Başkanlığın katkılarıyla daha evvel düzenlenen Dijital Dünya Çalıştayı’nda da internet üzerinden yapılan gazetecilik faaliyetlerinin kıymetine ve düzenlenme muhtaçlığına işaret ettiklerini anımsatan Altun, “İnternet gazeteciliğinin mesleksel standartlarının ortaya konulması gerektiğine bir defa daha dikkat çekmek istiyorum. Haberciliğin mesleksel ve ahlaki temelleri çerçevesinde profesyonelce işini yapan gazetecilerin ayrıştırılması bakımından da bunu gerekli görüyorum. Bu adımın bununla birlikte internet medyasına süreklilik ve kurumsallaşma getireceğini düşünüyorum. Hiç kuşkusuz sürekliliği olan ve kurumsallaşmış medya yapılarının varlığı, hakikat gayretinde değerli bir gelişimdir ve değerli bir kazanımdır.” değerlendirmesinde bulundu.

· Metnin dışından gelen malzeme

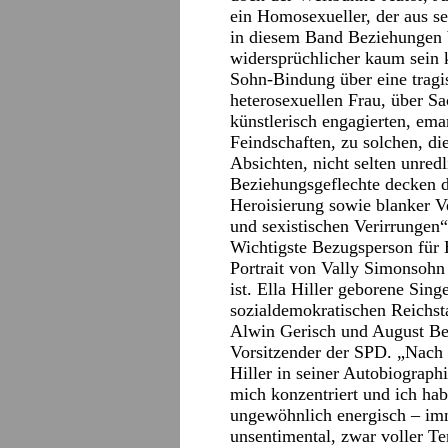
ein Homosexueller, der aus s
in diesem Band Beziehungen b
widersprüchlicher kaum sein 
Sohn-Bindung über eine trag
heterosexuellen Frau, über Sa
künstlerisch engagierten, eman
Feindschaften, zu solchen, die
Absichten, nicht selten unredl
Beziehungsgeflechte decken 
Heroisierung sowie blanker V
und sexistischen Verirrungen“
Wichtigste Bezugsperson für H
Portrait von Vally Simonsoh
ist. Ella Hiller geborene Sin
sozialdemokratischen Reichst
Alwin Gerisch und August Be
Vorsitzender der SPD. „Nach 
Hiller in seiner Autobiographi
mich konzentriert und ich hab
ungewöhnlich energisch – im
unsentimental, zwar voller Te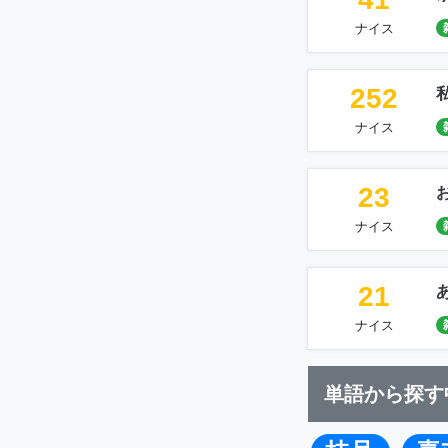
ナイス
252
ナイス
23
ナイス
21
ナイス
単語から探す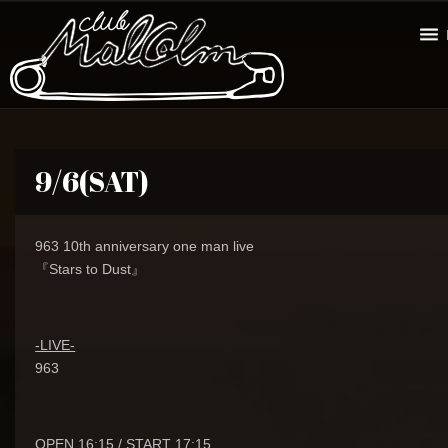
9/6(SAT)
963 10th anniversary one man live
『Stars to Dust』
-LIVE-
963
OPEN 16:15 / START 17:15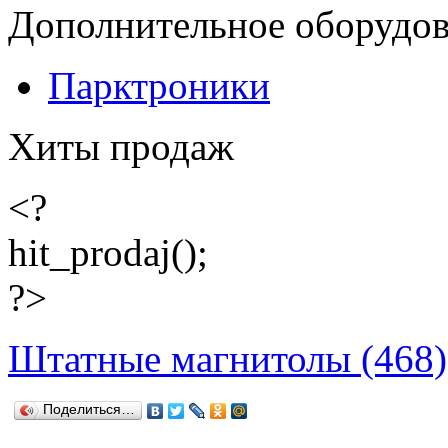
Дополнительное оборудо
Парктроники
Хиты продаж
<?
hit_prodaj();
?>
Штатные магнитолы (468)
Поделиться…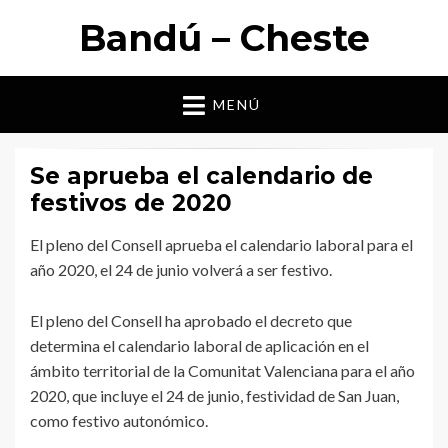
Bandú – Cheste
MENÚ
Se aprueba el calendario de
festivos de 2020
El pleno del Consell aprueba el calendario laboral para el
año 2020, el 24 de junio volverá a ser festivo.
El pleno del Consell ha aprobado el decreto que
determina el calendario laboral de aplicación en el
ámbito territorial de la Comunitat Valenciana para el año
2020, que incluye el 24 de junio, festividad de San Juan,
como festivo autonómico.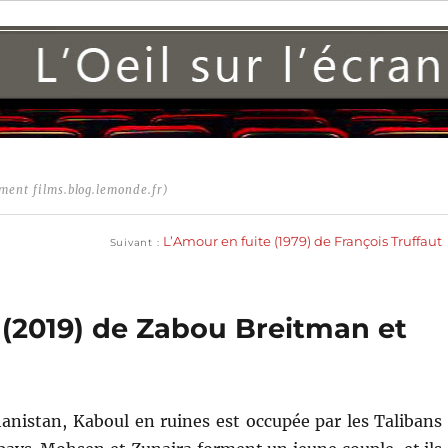
ment films.blog.lemonde.fr)
Publication
suivante :
L’Amour en fuite (1979) de François Truffaut
Suivant
 (2019) de Zabou Breitman et
anistan, Kaboul en ruines est occupée par les Talibans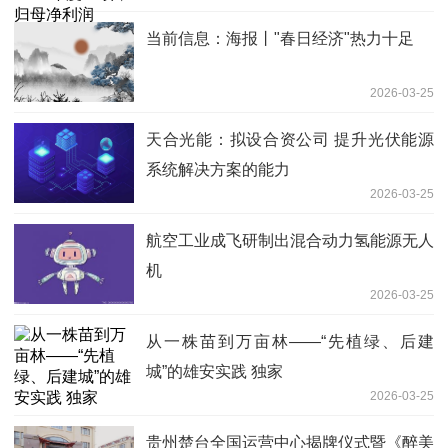
当前信息：海报丨"春日经济"热力十足
2026-03-25
天合光能：拟设合资公司 提升光伏能源
系统解决方案的能力
2026-03-25
航空工业成飞研制出混合动力氢能源无人
机
2026-03-25
从一株苗到万亩林——“先植绿、后建
城”的雄安实践 独家
2026-03-25
贵州楚台全国运营中心揭牌仪式暨《醉美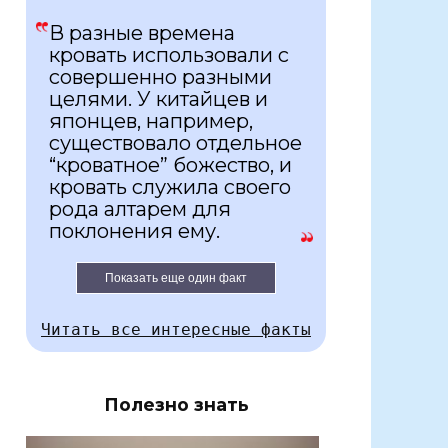
В разные времена
кровать использовали с
совершенно разными
целями. У китайцев и
японцев, например,
существовало отдельное
“кроватное” божество, и
кровать служила своего
рода алтарем для
поклонения ему.
Показать еще один факт
Читать все интересные факты
Полезно знать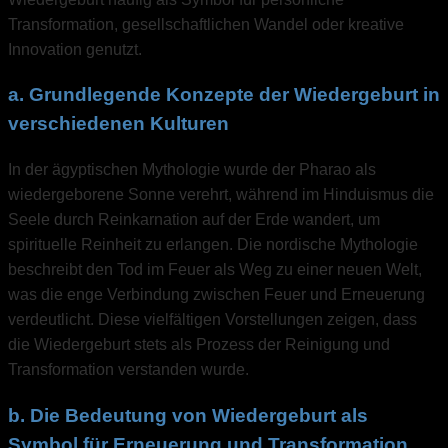
Transformation, gesellschaftlichen Wandel oder kreative
Innovation genutzt.
a. Grundlegende Konzepte der Wiedergeburt in
verschiedenen Kulturen
In der ägyptischen Mythologie wurde der Pharao als
wiedergeborene Sonne verehrt, während im Hinduismus die
Seele durch Reinkarnation auf der Erde wandert, um
spirituelle Reinheit zu erlangen. Die nordische Mythologie
beschreibt den Tod im Feuer als Weg zu einer neuen Welt,
was die enge Verbindung zwischen Feuer und Erneuerung
verdeutlicht. Diese vielfältigen Vorstellungen zeigen, dass
die Wiedergeburt stets als Prozess der Reinigung und
Transformation verstanden wurde.
b. Die Bedeutung von Wiedergeburt als
Symbol für Erneuerung und Transformation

Altun, öteki taraftan değişen teknolojinin imkanlarıyla daha farklı ve güçlü içerik üretimi noktasında internet yayıncılığının medya bölümüne yapacağı katkıları hayli değerli bulduğunu belirterek, “Konvansiyonel medya içeriklerini takip ve taklit etmek, yalnızca o içerikleri internet ortamında sirkülasyona sokmak, dijitalleşmeyi gerçek okuyamamak demektir. İnternet medyasının bu manada yenilikçi, özgün ve farklı içerik ve konseptlerle öncü bir pozisyonda olması gerektiğini düşünüyorum. Bu yaklaşım hakikat biçimde kendisine bir alan bulduğunda bunun konvansiyonel medyaya da yansımaları olacağını ve topyekun bir dönüşüm getireceğini daima birlikte goreceğiz.” kelamlarını sarf etti.

Bu farkındalıkla, medya ve bağlantının bütün alanlarında daha sağlıklı ve kaliteli bir yapının oluşturulması dileklerinin bir göstergesi olarak, İnternet Medyası ve Haberciliği Çalıştayı’nı düzenlediklerini lisana getiren Altun, şunları kaydetti:

“Bu çalıştayla, dijitalleşen dünyada medya kesimindeki kazanımları ele almanın yanı sıra bölümdeki problemlere yönelik tahlil tekliflerini de ortaya koymayı ümit ediyoruz. Mevzunun uzmanı ve tarafı siz saygın medya ve bölüm temsilcileri, değerli akademisyenler ve kurum temsilcileriyle birlikte değerli fikir teatilerinde bulunacağız. Bu çalışmanın sonuçlarının, alandaki eksiklikleri gidermeye değerli bir katkı sunacağına yürekten inanıyorum.”